Dal 1° luglio 2026 è entrato in vigore il nuovo sistema di adesione automatica alla previdenza complementare per i lavoratori di prima assunzione nel settore privato. La riforma introduce un meccanismo che prevede l’iscrizione automatica al fondo pensione, salvo rinuncia espressa da parte del lavoratore entro 60 giorni dall’assunzione.

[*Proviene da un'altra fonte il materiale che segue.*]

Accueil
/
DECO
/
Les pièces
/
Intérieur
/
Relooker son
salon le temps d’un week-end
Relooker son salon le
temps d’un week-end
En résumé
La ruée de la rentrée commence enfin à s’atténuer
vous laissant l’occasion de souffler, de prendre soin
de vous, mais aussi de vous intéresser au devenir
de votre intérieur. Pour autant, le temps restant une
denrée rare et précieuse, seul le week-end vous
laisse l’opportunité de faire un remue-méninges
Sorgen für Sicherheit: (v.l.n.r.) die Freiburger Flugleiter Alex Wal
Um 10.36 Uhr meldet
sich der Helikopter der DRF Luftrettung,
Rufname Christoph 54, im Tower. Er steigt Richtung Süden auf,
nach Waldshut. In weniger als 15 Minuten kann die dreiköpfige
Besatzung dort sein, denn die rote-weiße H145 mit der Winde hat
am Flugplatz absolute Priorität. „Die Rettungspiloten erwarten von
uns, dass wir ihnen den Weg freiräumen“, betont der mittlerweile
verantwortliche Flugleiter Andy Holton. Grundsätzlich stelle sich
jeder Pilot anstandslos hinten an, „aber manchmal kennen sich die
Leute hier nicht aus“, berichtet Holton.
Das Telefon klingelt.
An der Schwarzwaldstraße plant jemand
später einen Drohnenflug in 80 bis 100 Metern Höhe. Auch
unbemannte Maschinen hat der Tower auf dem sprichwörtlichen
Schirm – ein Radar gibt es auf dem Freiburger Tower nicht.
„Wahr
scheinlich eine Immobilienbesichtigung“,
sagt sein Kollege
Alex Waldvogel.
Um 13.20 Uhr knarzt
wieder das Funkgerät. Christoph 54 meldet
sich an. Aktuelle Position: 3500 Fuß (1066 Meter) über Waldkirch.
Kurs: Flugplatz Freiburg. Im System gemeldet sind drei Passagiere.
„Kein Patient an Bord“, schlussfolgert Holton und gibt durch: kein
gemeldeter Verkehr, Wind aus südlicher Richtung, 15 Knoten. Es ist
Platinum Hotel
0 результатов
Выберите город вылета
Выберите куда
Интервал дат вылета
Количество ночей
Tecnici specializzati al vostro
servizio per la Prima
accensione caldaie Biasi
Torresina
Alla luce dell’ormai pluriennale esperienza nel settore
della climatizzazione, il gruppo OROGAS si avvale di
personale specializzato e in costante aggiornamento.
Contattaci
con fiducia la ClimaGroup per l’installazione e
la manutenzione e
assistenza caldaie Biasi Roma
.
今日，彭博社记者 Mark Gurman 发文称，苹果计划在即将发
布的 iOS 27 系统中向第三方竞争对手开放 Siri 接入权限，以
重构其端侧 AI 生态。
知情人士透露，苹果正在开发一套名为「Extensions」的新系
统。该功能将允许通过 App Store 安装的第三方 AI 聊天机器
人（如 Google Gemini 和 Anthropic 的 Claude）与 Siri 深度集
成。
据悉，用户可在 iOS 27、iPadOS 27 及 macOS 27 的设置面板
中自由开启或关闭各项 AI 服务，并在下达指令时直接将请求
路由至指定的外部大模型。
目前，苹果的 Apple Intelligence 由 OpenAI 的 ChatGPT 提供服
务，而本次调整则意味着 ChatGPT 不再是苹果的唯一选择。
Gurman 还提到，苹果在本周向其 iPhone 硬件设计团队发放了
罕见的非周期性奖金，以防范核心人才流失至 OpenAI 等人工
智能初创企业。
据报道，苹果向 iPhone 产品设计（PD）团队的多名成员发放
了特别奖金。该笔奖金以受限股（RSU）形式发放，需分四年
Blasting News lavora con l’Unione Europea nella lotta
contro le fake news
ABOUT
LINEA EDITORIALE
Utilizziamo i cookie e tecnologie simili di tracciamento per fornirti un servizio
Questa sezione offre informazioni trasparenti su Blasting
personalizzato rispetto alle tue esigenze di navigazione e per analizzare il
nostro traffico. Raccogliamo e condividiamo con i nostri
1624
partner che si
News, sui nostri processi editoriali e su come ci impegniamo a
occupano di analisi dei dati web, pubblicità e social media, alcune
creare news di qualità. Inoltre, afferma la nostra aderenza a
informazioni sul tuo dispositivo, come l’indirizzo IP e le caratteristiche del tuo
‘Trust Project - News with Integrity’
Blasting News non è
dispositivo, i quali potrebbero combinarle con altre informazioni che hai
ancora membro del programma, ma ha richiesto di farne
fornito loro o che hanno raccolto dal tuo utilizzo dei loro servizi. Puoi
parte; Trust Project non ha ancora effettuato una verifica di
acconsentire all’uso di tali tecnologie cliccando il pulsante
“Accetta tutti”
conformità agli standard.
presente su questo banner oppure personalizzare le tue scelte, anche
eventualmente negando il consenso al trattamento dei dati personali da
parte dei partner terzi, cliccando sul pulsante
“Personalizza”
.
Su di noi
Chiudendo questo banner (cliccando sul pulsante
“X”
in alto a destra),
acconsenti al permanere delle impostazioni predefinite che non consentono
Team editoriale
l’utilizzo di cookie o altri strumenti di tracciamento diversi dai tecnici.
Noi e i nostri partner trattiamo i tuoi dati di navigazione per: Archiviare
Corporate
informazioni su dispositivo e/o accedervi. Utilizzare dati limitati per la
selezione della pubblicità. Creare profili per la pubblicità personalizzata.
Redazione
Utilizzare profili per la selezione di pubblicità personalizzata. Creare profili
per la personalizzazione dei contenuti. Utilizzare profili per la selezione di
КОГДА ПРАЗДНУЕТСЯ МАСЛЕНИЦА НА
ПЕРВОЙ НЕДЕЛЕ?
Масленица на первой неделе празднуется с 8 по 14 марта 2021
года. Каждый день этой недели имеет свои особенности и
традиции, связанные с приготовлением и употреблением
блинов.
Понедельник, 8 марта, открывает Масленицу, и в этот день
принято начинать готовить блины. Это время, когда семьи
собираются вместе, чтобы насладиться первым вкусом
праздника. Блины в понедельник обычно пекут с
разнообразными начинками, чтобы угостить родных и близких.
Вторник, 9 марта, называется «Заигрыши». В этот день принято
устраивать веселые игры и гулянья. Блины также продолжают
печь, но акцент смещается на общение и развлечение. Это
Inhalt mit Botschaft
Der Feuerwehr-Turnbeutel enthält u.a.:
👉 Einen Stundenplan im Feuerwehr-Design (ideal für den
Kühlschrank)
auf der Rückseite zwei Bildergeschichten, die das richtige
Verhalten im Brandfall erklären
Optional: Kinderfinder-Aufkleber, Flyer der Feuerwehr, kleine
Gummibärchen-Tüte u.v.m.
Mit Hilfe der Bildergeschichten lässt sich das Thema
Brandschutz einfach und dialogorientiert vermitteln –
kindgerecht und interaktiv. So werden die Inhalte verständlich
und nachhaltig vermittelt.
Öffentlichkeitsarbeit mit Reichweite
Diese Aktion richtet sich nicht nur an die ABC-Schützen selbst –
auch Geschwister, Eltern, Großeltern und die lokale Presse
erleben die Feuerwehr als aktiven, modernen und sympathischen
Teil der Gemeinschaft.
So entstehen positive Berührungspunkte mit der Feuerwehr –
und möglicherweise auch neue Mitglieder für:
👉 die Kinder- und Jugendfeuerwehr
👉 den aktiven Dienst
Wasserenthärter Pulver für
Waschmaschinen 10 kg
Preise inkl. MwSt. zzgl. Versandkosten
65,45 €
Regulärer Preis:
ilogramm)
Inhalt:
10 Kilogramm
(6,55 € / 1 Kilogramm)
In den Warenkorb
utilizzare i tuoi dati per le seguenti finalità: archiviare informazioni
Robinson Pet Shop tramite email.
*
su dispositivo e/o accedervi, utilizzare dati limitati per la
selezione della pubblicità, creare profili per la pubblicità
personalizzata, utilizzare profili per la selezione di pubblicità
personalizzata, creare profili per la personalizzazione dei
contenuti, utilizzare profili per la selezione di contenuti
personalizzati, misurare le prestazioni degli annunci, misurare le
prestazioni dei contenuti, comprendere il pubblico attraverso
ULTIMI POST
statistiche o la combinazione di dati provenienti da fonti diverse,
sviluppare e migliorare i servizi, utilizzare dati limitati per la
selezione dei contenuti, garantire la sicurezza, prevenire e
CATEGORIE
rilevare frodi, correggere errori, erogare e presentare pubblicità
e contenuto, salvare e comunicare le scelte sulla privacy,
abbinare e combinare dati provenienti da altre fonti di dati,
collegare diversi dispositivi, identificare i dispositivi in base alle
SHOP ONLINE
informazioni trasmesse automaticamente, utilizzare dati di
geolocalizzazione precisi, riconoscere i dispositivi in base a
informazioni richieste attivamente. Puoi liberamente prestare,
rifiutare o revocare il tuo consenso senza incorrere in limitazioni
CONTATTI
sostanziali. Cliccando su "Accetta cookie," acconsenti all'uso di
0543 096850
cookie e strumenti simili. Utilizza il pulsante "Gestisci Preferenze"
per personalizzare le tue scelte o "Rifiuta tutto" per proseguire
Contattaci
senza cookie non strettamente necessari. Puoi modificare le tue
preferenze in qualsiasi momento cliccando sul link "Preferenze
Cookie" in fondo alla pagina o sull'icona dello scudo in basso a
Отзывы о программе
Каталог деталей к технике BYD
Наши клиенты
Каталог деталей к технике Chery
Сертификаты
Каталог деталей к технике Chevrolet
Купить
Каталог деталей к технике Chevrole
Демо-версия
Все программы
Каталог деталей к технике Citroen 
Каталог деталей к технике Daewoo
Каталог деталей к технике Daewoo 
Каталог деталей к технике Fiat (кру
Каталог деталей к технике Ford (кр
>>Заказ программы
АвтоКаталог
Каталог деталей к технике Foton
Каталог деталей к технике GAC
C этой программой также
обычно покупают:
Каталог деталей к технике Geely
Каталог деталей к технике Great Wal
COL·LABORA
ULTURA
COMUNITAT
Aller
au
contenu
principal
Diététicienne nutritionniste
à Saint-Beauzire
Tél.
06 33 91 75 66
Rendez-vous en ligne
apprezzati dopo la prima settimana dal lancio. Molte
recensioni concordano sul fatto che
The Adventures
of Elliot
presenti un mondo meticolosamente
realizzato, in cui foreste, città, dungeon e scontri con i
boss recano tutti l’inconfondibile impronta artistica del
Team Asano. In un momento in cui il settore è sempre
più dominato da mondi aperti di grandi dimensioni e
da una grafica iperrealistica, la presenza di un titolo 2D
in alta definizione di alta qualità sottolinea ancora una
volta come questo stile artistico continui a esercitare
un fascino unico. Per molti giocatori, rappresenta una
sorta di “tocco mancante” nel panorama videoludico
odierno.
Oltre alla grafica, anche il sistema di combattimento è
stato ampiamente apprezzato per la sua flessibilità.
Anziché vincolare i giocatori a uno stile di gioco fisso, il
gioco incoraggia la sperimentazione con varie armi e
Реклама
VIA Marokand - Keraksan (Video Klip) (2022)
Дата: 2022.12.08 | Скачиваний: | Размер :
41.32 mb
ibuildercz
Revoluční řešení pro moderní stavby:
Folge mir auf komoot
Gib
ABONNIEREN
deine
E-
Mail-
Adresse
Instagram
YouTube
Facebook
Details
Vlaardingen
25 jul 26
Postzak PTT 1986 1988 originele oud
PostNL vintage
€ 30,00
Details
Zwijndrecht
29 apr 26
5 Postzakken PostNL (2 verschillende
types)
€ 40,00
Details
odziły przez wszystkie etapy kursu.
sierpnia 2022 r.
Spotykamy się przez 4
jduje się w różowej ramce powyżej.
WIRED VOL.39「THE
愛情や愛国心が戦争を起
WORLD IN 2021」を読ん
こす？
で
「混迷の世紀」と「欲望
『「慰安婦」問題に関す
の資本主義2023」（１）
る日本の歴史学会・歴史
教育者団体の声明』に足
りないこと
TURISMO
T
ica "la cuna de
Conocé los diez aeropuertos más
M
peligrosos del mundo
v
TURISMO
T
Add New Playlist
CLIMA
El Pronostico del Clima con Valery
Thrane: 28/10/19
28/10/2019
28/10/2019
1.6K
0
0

Come funziona il nuovo meccanismo
Con la nuova disciplina, il lavoratore viene considerato aderente alla previdenza complementare fin dal momento dell’assunzione. Entro 60 giorni ha però la possibilità di:
- rinunciare all’adesione;
- scegliere una diversa destinazione del proprio TFR secondo le opzioni previste dalla normativa.
Un ruolo centrale è affidato al datore di lavoro, che deve fornire l’informativa al dipendente, raccogliere eventuali dichiarazioni di scelta o rinuncia, monitorare il termine dei 60 giorni e gestire correttamente la destinazione del TFR e dei contributi.
I dubbi sui contratti a termine
La nuova normativa lascia ancora aperti alcuni interrogativi operativi, in particolare per i lavoratori assunti con contratti a tempo determinato.
Nel caso di un contratto inizialmente inferiore a 60 giorni ma successivamente prorogato, l’interpretazione prevalente ritiene che l’adesione automatica si perfezioni al sessantesimo giorno dall’assunzione.
Diversa potrebbe essere invece la situazione dei contratti rinnovati più volte con durate inferiori ai 60 giorni: in assenza di chiarimenti ufficiali, sembra prevalere l’interpretazione secondo cui conta la durata del singolo contratto e non la somma dei rinnovi.
Le criticità per i lavoratori stagionali
Ulteriori difficoltà riguardano i lavoratori stagionali.
Ad ogni nuova assunzione devono essere ripetuti tutti gli adempimenti previsti dalla legge, ma alcuni fondi pensione negoziali richiedono una durata minima del rapporto di lavoro per consentire l’iscrizione.
Questo può determinare situazioni in cui il meccanismo di adesione automatica si attiva, ma il lavoratore non possiede ancora i requisiti richiesti dal fondo pensione, creando incertezze nella gestione del TFR maturato.
In attesa dei chiarimenti ufficiali
La riforma rappresenta un importante cambiamento nella gestione della previdenza complementare, ma restano ancora diversi aspetti applicativi che necessitano di indicazioni ufficiali.
Un intervento degli enti competenti potrà chiarire le situazioni più complesse, offrendo a datori di lavoro e consulenti indicazioni operative uniformi per evitare errori nella gestione delle posizioni previdenziali dei lavoratori.